Chapter 11: The Great Deluge
It is not difficult to believe Nephilim overreached in viewing themselves as earthly gods, given the great size and strength that these giants must have possessed, pitted against the average size of a man of that time, in addition to their immortal spirits. Nephilim were easily capable of dominating life at that time, and every form of cultural structure by force. Ergo, they became the leaders of the ancient world, systematically enslaving the peoples and imposing their wills and ways upon them, which would have included the introduction of new gods. These very large and powerful beings became the potentates of old. Their power and influence would so dominate the antediluvian period that as a consequence, the greatest catastrophe ever to strike the earth in that age would be poured out onto the earth. They were, according to the biblical scholar J. R. Porter, the “mighty men of old” that became the embodiment of “absolute power” of the ancient world. 21
Even though Baruch recorded this race of giants was skilled in the art of war and intimidation, as taught to them by Azazel, their fate was always sealed from the beginning. God did not choose this race for Himself, and therefore, He withheld the true ways of knowledge and wisdom from them. 22 The Nephilim had power deriving from their strength but not from their intelligence.
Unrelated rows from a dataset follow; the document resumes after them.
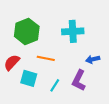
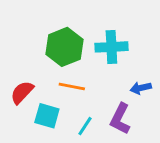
green hexagon: (27, 31) -> (64, 47), moved

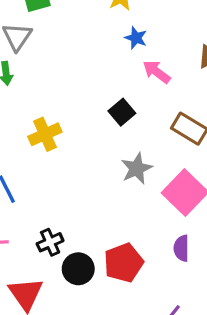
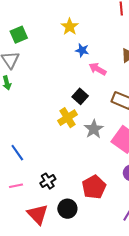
yellow cross: (45, 134) -> (68, 118), moved
black circle: (78, 269) -> (67, 209), moved

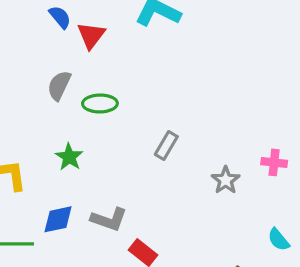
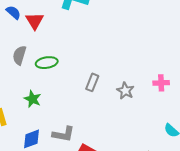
gray star: (226, 180) -> (125, 91), moved

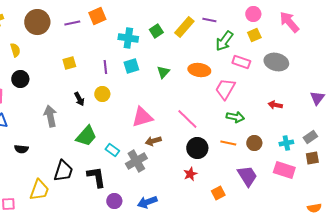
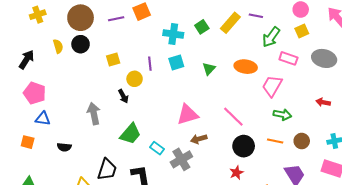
black circle: (20, 79) -> (81, 44), moved
yellow circle: (102, 94) -> (135, 79), moved

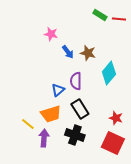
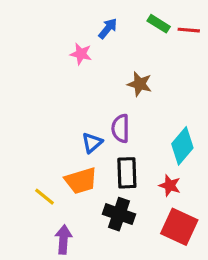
blue arrow: (68, 52) -> (108, 28), moved, turned -104
cyan diamond: (109, 73) -> (182, 146), moved
black rectangle: (80, 109) -> (127, 173), turned 30
red star: (116, 118) -> (170, 186), moved
purple arrow: (44, 138) -> (63, 239), moved

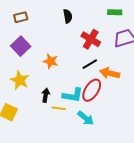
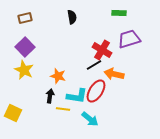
red cross: (91, 39) -> (102, 50), moved
orange star: (51, 61) -> (58, 76), moved
yellow star: (20, 80) -> (24, 70), moved

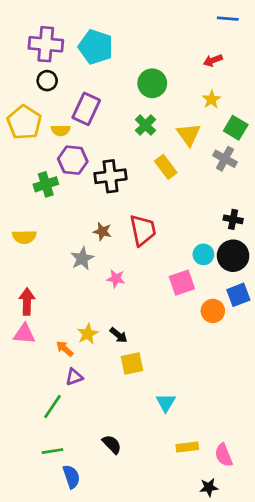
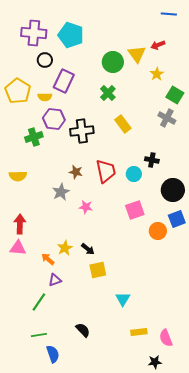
black circle: (47, 81) -> (45, 60), moved
yellow triangle: (189, 134) -> (137, 54), moved
black cross: (233, 219) -> (152, 160), moved
cyan circle: (203, 254) -> (134, 174), moved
They lacked the required wisdom and insight to avert catastrophe and rule wisely and justly. As a result, they were easily led into open rebellion against God by their procreators. Forbidden knowledge from the corrupted Cainites that collaborated with the Nephilim served only as an accelerator on their journey into destruction. Nephilim plunged headlong into destruction but did not have the wisdom to save themselves. The combined evil of their legacy, along with what Unger’s calls the unnatural union violating God’s divinely created natural orders of being, was of such shocking abnormality as to necessitate the worldwide divine judgment, remembered as the flood. 23
God, however, did not simply summarily judge and condemn those evil giants and all humankind. Through the righteousness of Noah, He delivered an olive branch to those demigods. As per the accounts of Josephus, Noah toiled to persuade those brutal potentates to change their ways and honor God as the true God of the universe. 24 The Qur’an records that Noah was sent as a messenger and a prophet of God to warn the antediluvians to worship only God and no other gods, to repent of their evils ways or a face the wrath and destruction of a fearsome day to come. 25 The interrelationship between Noah and the Nephilim is rich in its detail and intriguing in its nature.